Le plus grand changement, c’est que j’ai pu quitter mon emploi d’ingénieur du son. Ca a donné vie à mes nuits. En tant que musicien à plein temps, vous avez toujours des obligations pendant la journée, mais c’est le soir et la nuit que vous jouez et que vous vous « connectez ». Depuis Vulture Prince, j’ai donné environ 200 concerts par an (sourires). C’est dans ce nouveau rythme chaotique que j’ai trouvé l’inspiration pour Night Reign.
Vous avez récemment déclaré: “La musique du monde est considérée comme quelque chose de très ancré dans la tradition. Moins contemporaine, moins moderne, plus classique. Et ça ne me correspond pas.”
On a une responsabilité quand on est quelqu’un qui crée des changements culturels. Comme Spider-Man.
Qu’est-ce que vous voulez dire par là?
Spider-Man est quelqu’un qui incarne tout à coup quelque chose de nouveau et d’inédit. Dans mon cas, il s’agit de quelqu’un qui propose un nouveau type de musique. Les gens sentent et comprennent que c’est nouveau, mais justement parce que c’est nouveau, les mots leur manquent. Ils se tournent alors vers quelque chose de très familier, quelque chose d’habituel pour le décrire. Mon précédent album, Vulture Prince, était également en partie traditionnel –j’ai utilisé des poèmes anciens, etc. Encore une fois, c’est une musique qui devrait vraiment parler d’elle-même.
Comment décririez-vous votre nouvel album?
Night Reign est un personnage qui vit différentes expériences la nuit, la nuit elle-même étant également un personnage. Comme un chat qui se promènerait à New York, la ville où je vis depuis plus de dix ans, qui ferait la fête, qui se saoulerait, puis chercherait le chemin pour rentrer chez lui.
Vous chantez généralement dans une langue qu’une bonne partie de votre public ne comprend pas, ce qui fait que les gens se connectent à votre musique de manière purement émotionnelle. Comment ça se passe sur scène?
Je raconte des histoires avec plus que des mots. Chaque instrument contribue à cette histoire. C’est très important pour moi. Je serais très triste si les gens n’établissaient pas ce lien simplement parce qu’ils ne comprennent pas les paroles.
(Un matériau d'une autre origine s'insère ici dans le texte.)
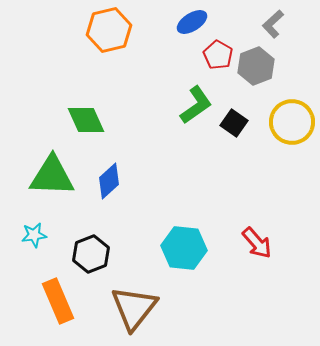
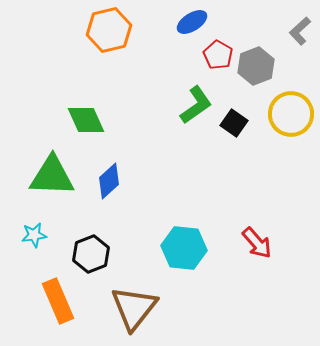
gray L-shape: moved 27 px right, 7 px down
yellow circle: moved 1 px left, 8 px up
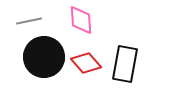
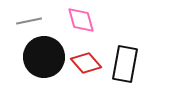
pink diamond: rotated 12 degrees counterclockwise
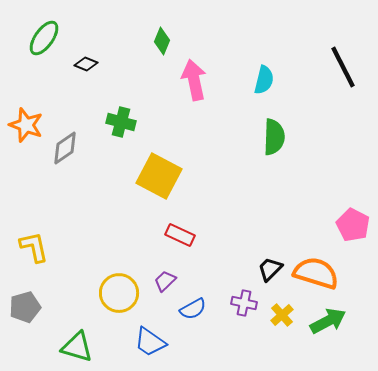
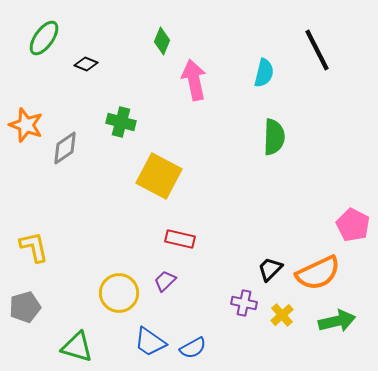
black line: moved 26 px left, 17 px up
cyan semicircle: moved 7 px up
red rectangle: moved 4 px down; rotated 12 degrees counterclockwise
orange semicircle: moved 2 px right; rotated 138 degrees clockwise
blue semicircle: moved 39 px down
green arrow: moved 9 px right; rotated 15 degrees clockwise
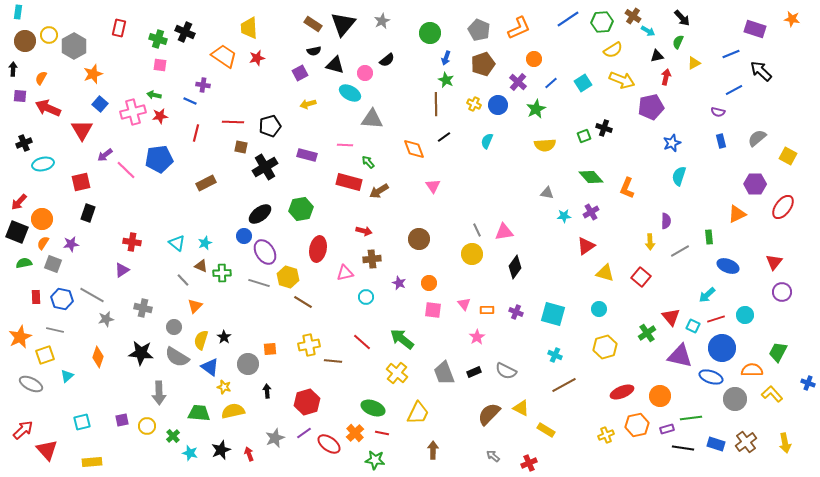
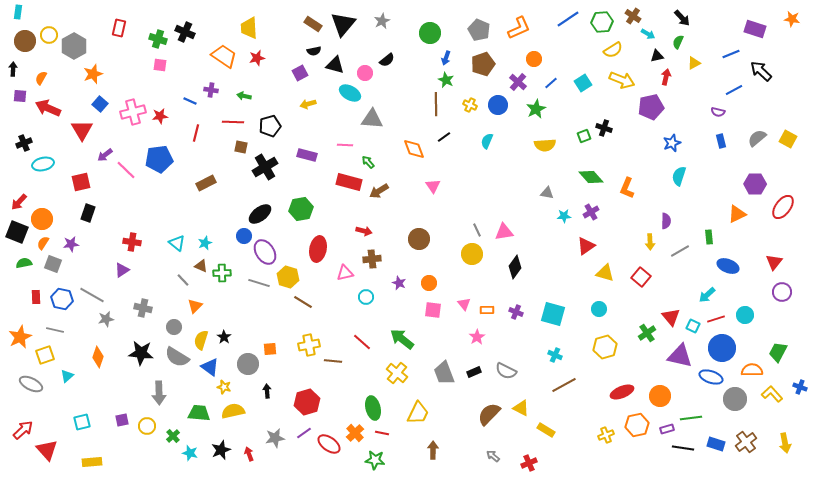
cyan arrow at (648, 31): moved 3 px down
purple cross at (203, 85): moved 8 px right, 5 px down
green arrow at (154, 95): moved 90 px right, 1 px down
yellow cross at (474, 104): moved 4 px left, 1 px down
yellow square at (788, 156): moved 17 px up
blue cross at (808, 383): moved 8 px left, 4 px down
green ellipse at (373, 408): rotated 55 degrees clockwise
gray star at (275, 438): rotated 12 degrees clockwise
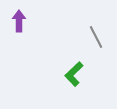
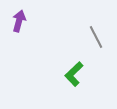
purple arrow: rotated 15 degrees clockwise
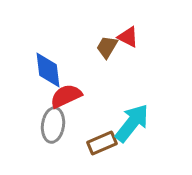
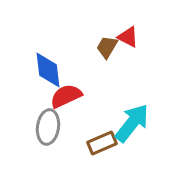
gray ellipse: moved 5 px left, 2 px down
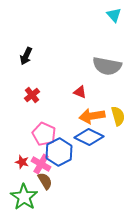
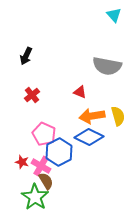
pink cross: moved 2 px down
brown semicircle: moved 1 px right
green star: moved 11 px right
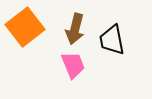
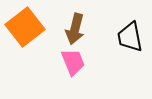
black trapezoid: moved 18 px right, 3 px up
pink trapezoid: moved 3 px up
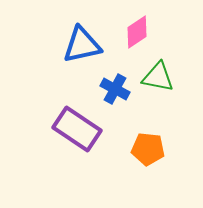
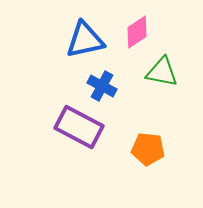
blue triangle: moved 3 px right, 5 px up
green triangle: moved 4 px right, 5 px up
blue cross: moved 13 px left, 3 px up
purple rectangle: moved 2 px right, 2 px up; rotated 6 degrees counterclockwise
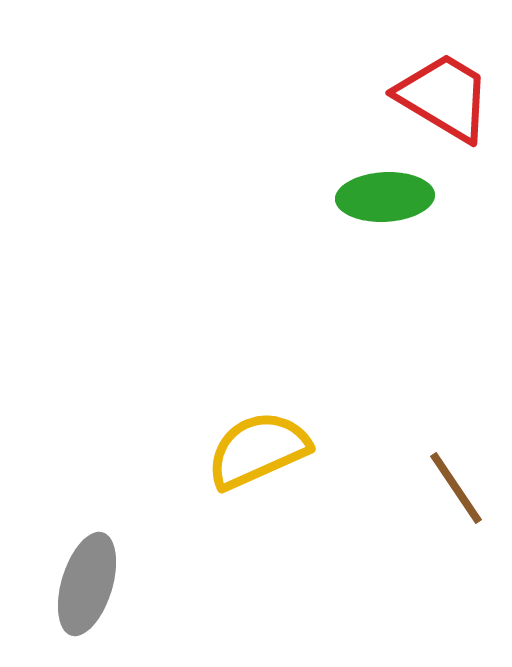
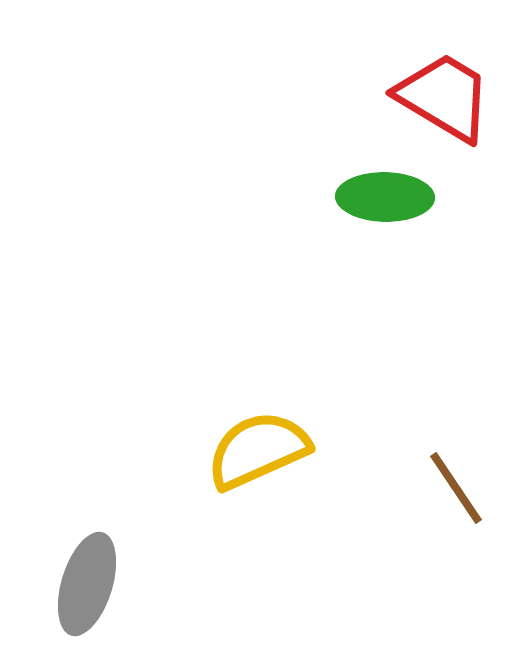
green ellipse: rotated 4 degrees clockwise
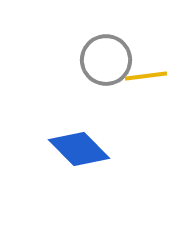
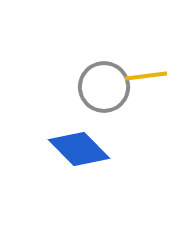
gray circle: moved 2 px left, 27 px down
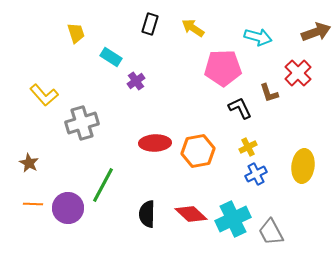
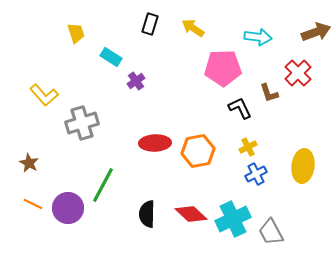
cyan arrow: rotated 8 degrees counterclockwise
orange line: rotated 24 degrees clockwise
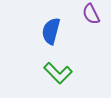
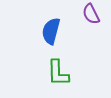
green L-shape: rotated 44 degrees clockwise
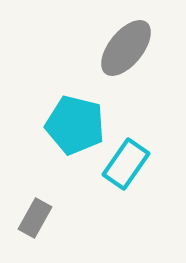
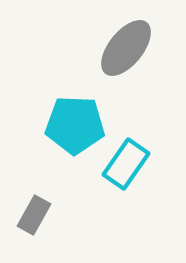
cyan pentagon: rotated 12 degrees counterclockwise
gray rectangle: moved 1 px left, 3 px up
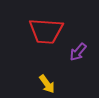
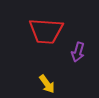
purple arrow: rotated 24 degrees counterclockwise
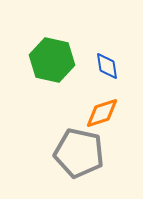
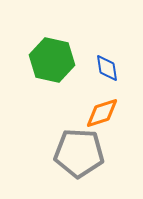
blue diamond: moved 2 px down
gray pentagon: rotated 9 degrees counterclockwise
Votre musique s’apprécie particulièrement aux petites heures. Vous-même, qu’écoutez-vous pour vous détendre?
Dernièrement, j’ai beaucoup écouté l’album solo de Shabaka Hutchings. Meshell Ndegeocello aussi. Du moins, quand j’ai le temps d’écouter de la musique. Il y a tellement de bonnes choses qui sorte. Il y a encore beaucoup de disques que je dois écouter. Le nouveau St. Vincent, par exemple, et celui de Billie Eilish. Oui, je veux savoir ce que font mes collègues.